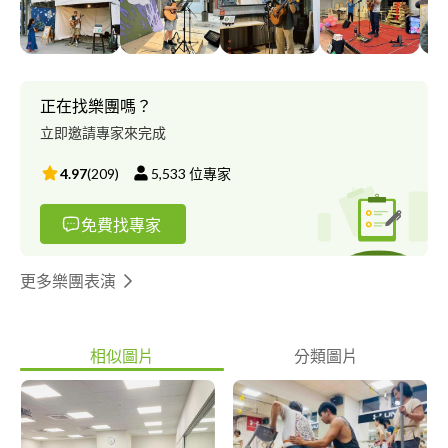
igshid=MmJiY2I4NDBkZg== 你的答案-阿冗
https://www.instagram.com/reel/Co1IEAHg7FD/?
igshid=MmJiY2I4NDBkZg== 末班車-蕭煌奇
https://www.instagram.com/reel/CubBGkDAFiA/?
igshid=MzRlODBiNWFlZA==
正在找樂團嗎？
立即邀請專家來完成
4.97
(
209
)
5,533
位專家
免費找專家
更多樂團表演
相似圖片
分類圖片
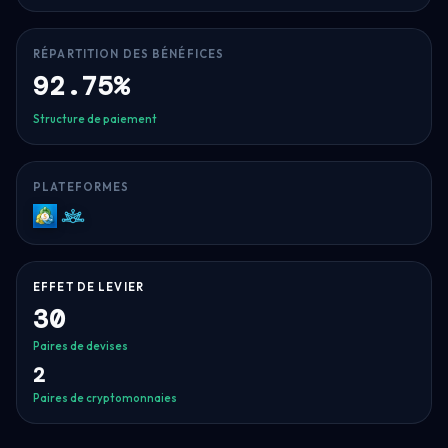
RÉPARTITION DES BÉNÉFICES
92.75%
Structure de paiement
PLATEFORMES
MT5
Match-
Trader
EFFET DE LEVIER
30
Paires de devises
2
Paires de cryptomonnaies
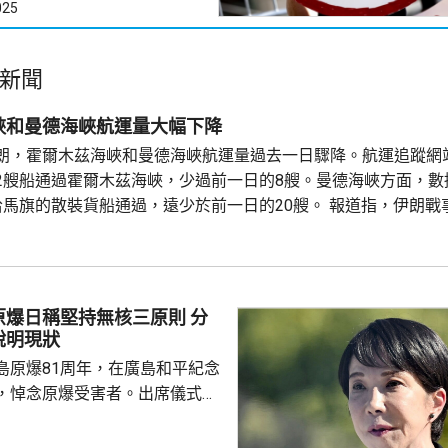
025
新聞
峽和曼德海峽航運量大幅下降
朗，霍爾木茲海峽和曼德海峽航運量過去一日驟降。航運追蹤網
2艘船通過霍爾木茲海峽，少過前一日的8艘。曼德海峽方面，數
哈馬旗的散裝貨船通過，遠少於前一日的20艘。 報道指，伊朗戰
30至140艘船通過霍爾木茲海峽，而曼德海峽就每日有60至70
的胡塞武裝，上月在紅海對沙特阿拉伯實施海上封鎖，回應沙特發動
爆日稱堅持無核三原則 分
說明現狀
島原爆81周年，在廣島和平紀念
，悼念原爆受害者。出席儀式的
致辭時指，日本作為世界上唯一
家，肩負為實現無核武世界而不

Prompt —
Copy exactly, and only, the lines running from the one containing "https://www.instagram.com/reel/CubBGkDAFiA/?" through the final line of the data, and omit the pictures.

Exercise answer —
https://www.instagram.com/reel/CubBGkDAFiA/?
igshid=MzRlODBiNWFlZA==
正在找樂團嗎？
立即邀請專家來完成
4.97
(
209
)
5,533
位專家
免費找專家
更多樂團表演
相似圖片
分類圖片
RÉPARTITION DES BÉNÉFICES
92.75%
Structure de paiement
PLATEFORMES
MT5
Match-
Trader
EFFET DE LEVIER
30
Paires de devises
2
Paires de cryptomonnaies
025
新聞
峽和曼德海峽航運量大幅下降
朗，霍爾木茲海峽和曼德海峽航運量過去一日驟降。航運追蹤網
2艘船通過霍爾木茲海峽，少過前一日的8艘。曼德海峽方面，數
哈馬旗的散裝貨船通過，遠少於前一日的20艘。 報道指，伊朗戰
30至140艘船通過霍爾木茲海峽，而曼德海峽就每日有60至70
的胡塞武裝，上月在紅海對沙特阿拉伯實施海上封鎖，回應沙特發動
爆日稱堅持無核三原則 分
說明現狀
島原爆81周年，在廣島和平紀念
，悼念原爆受害者。出席儀式的
致辭時指，日本作為世界上唯一
家，肩負為實現無核武世界而不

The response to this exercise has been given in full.